In living memoryby Diana Morrow
The realisation of an idea conceived three decades ago, Greg McGee’s new novel finds the past within the present.
It’s hardly surprising that Greg McGee’s new novel was over 30 years in the writing. The story, which focuses on two escaped Kiwi prisoners of war who served in the Italian Resistance and their descendants, weaves together a disparate cast of New Zealand and Italian characters and attempts to accurately convey actual events and locales over a 60-year time span.
Although McGee spent decades reading everything he could about Kiwi POWs and Italian partisans, he was determined not to let his plot be swamped by the official record. “I was all too aware that too much historical detail could asphyxiate the story and weigh it down, so I tried to just include what the characters would see and experience on the ground. Even so, I ended up having to do quite a bit of cutting back.”

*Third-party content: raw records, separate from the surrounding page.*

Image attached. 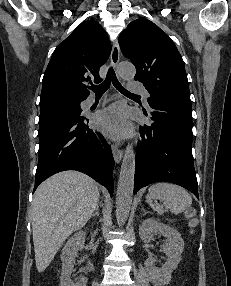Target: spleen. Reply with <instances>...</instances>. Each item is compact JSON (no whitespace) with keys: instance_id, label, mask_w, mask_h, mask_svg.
Listing matches in <instances>:
<instances>
[{"instance_id":"obj_1","label":"spleen","mask_w":231,"mask_h":286,"mask_svg":"<svg viewBox=\"0 0 231 286\" xmlns=\"http://www.w3.org/2000/svg\"><path fill=\"white\" fill-rule=\"evenodd\" d=\"M146 195V202L154 211L162 213L165 210H170L173 214H180L192 205V197L182 187L165 182H159L151 185ZM160 200L163 205L153 203L155 200Z\"/></svg>"}]
</instances>
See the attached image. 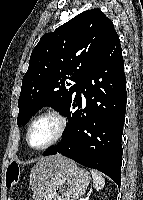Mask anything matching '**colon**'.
Here are the masks:
<instances>
[{
	"label": "colon",
	"mask_w": 143,
	"mask_h": 200,
	"mask_svg": "<svg viewBox=\"0 0 143 200\" xmlns=\"http://www.w3.org/2000/svg\"><path fill=\"white\" fill-rule=\"evenodd\" d=\"M20 178V169L16 163H11L6 171V188L9 191H15Z\"/></svg>",
	"instance_id": "5ec220e1"
}]
</instances>
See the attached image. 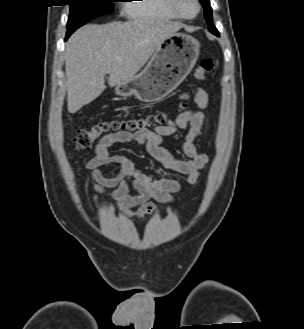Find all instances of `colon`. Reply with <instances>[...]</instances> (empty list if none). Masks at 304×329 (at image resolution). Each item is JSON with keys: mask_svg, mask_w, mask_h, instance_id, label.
<instances>
[{"mask_svg": "<svg viewBox=\"0 0 304 329\" xmlns=\"http://www.w3.org/2000/svg\"><path fill=\"white\" fill-rule=\"evenodd\" d=\"M214 62L211 59H203L195 70V78L202 81L212 71ZM185 105L182 104L181 107ZM169 120L165 112L151 113L141 117L124 121H102L93 124L88 129L79 130L74 136V143L78 149H88L92 144L103 137L116 132H131L148 134L153 130L164 126Z\"/></svg>", "mask_w": 304, "mask_h": 329, "instance_id": "1", "label": "colon"}]
</instances>
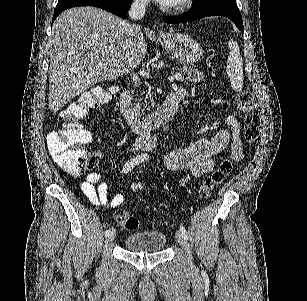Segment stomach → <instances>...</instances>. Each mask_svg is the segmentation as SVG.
Wrapping results in <instances>:
<instances>
[{
    "label": "stomach",
    "instance_id": "stomach-1",
    "mask_svg": "<svg viewBox=\"0 0 307 301\" xmlns=\"http://www.w3.org/2000/svg\"><path fill=\"white\" fill-rule=\"evenodd\" d=\"M158 40H160L167 52H171L174 58H177L184 66L194 64L203 56V48L200 42H197L195 38H191L189 34L159 32Z\"/></svg>",
    "mask_w": 307,
    "mask_h": 301
}]
</instances>
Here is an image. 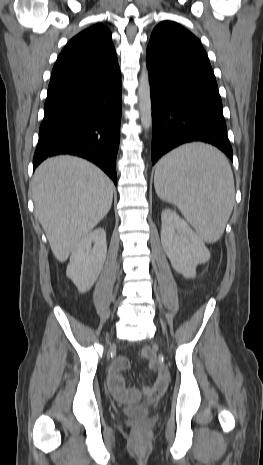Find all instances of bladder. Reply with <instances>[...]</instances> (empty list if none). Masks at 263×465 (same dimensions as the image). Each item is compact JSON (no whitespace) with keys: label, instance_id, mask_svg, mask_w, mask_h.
<instances>
[{"label":"bladder","instance_id":"obj_1","mask_svg":"<svg viewBox=\"0 0 263 465\" xmlns=\"http://www.w3.org/2000/svg\"><path fill=\"white\" fill-rule=\"evenodd\" d=\"M148 408L137 405H130L124 409V413L128 416H142L148 413Z\"/></svg>","mask_w":263,"mask_h":465}]
</instances>
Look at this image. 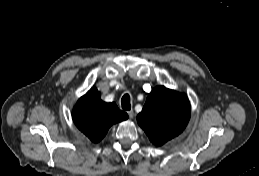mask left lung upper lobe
Segmentation results:
<instances>
[{
    "mask_svg": "<svg viewBox=\"0 0 259 176\" xmlns=\"http://www.w3.org/2000/svg\"><path fill=\"white\" fill-rule=\"evenodd\" d=\"M190 118L186 95L164 86H157L147 97L137 122L155 145H163L179 135Z\"/></svg>",
    "mask_w": 259,
    "mask_h": 176,
    "instance_id": "5c2ea615",
    "label": "left lung upper lobe"
}]
</instances>
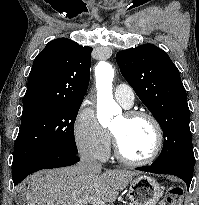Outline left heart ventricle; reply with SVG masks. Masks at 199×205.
I'll list each match as a JSON object with an SVG mask.
<instances>
[{"instance_id": "obj_1", "label": "left heart ventricle", "mask_w": 199, "mask_h": 205, "mask_svg": "<svg viewBox=\"0 0 199 205\" xmlns=\"http://www.w3.org/2000/svg\"><path fill=\"white\" fill-rule=\"evenodd\" d=\"M111 130L127 157L141 159L151 153L155 143V133L147 119H128L122 114L112 122Z\"/></svg>"}]
</instances>
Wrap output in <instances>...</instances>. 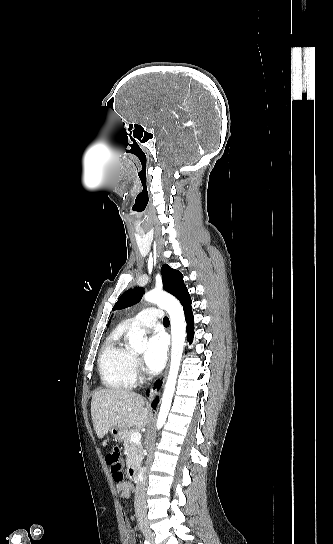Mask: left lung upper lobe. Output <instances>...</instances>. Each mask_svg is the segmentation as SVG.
I'll use <instances>...</instances> for the list:
<instances>
[{
  "mask_svg": "<svg viewBox=\"0 0 333 544\" xmlns=\"http://www.w3.org/2000/svg\"><path fill=\"white\" fill-rule=\"evenodd\" d=\"M163 286L167 292L175 296L182 305L191 302L190 295L183 281V275L178 270L172 269L167 264L161 268ZM144 293L143 288L129 289L124 292L114 305L113 310L130 307L138 303Z\"/></svg>",
  "mask_w": 333,
  "mask_h": 544,
  "instance_id": "left-lung-upper-lobe-1",
  "label": "left lung upper lobe"
}]
</instances>
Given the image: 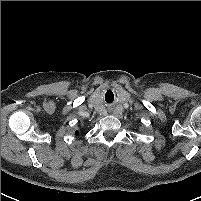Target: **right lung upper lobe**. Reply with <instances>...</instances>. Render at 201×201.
<instances>
[{"mask_svg": "<svg viewBox=\"0 0 201 201\" xmlns=\"http://www.w3.org/2000/svg\"><path fill=\"white\" fill-rule=\"evenodd\" d=\"M79 133H78V131L76 132V135H78Z\"/></svg>", "mask_w": 201, "mask_h": 201, "instance_id": "right-lung-upper-lobe-1", "label": "right lung upper lobe"}]
</instances>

The opportunity to undertake on-site research for the novel was made possible by a Katherine Mansfield Menton Fellowship in 2013. “Menton sits right on the border and I’d hear as much Italian in the street as French. Venice is five hours away by car, so Mary [McGee’s wife] and I were able to go back and forth to Italy whenever we wanted, to do the research in bite-sized chunks.”
He recalls that on one trip “I was able to plot my way around the campi and calle of Venice, find the tracks my characters would have taken.” On subsequent excursions they followed in the footsteps of Kiwi POWs who fought with the partisans. “We found the cave up in the hills near the Yugoslav border where a couple of Kiwis – and my characters – lived during the winter of 43/44, and the old railway bridge over the Orvenco river that had been blown up by a Gisborne musterer.” The experience of researching at these sites fuelled the writing of the novel at a pace he’d never anticipated. “In six months at Menton, I wrote the draft of a 130,000-word novel. Mind you, I’d been thinking about it for more than 30 years.”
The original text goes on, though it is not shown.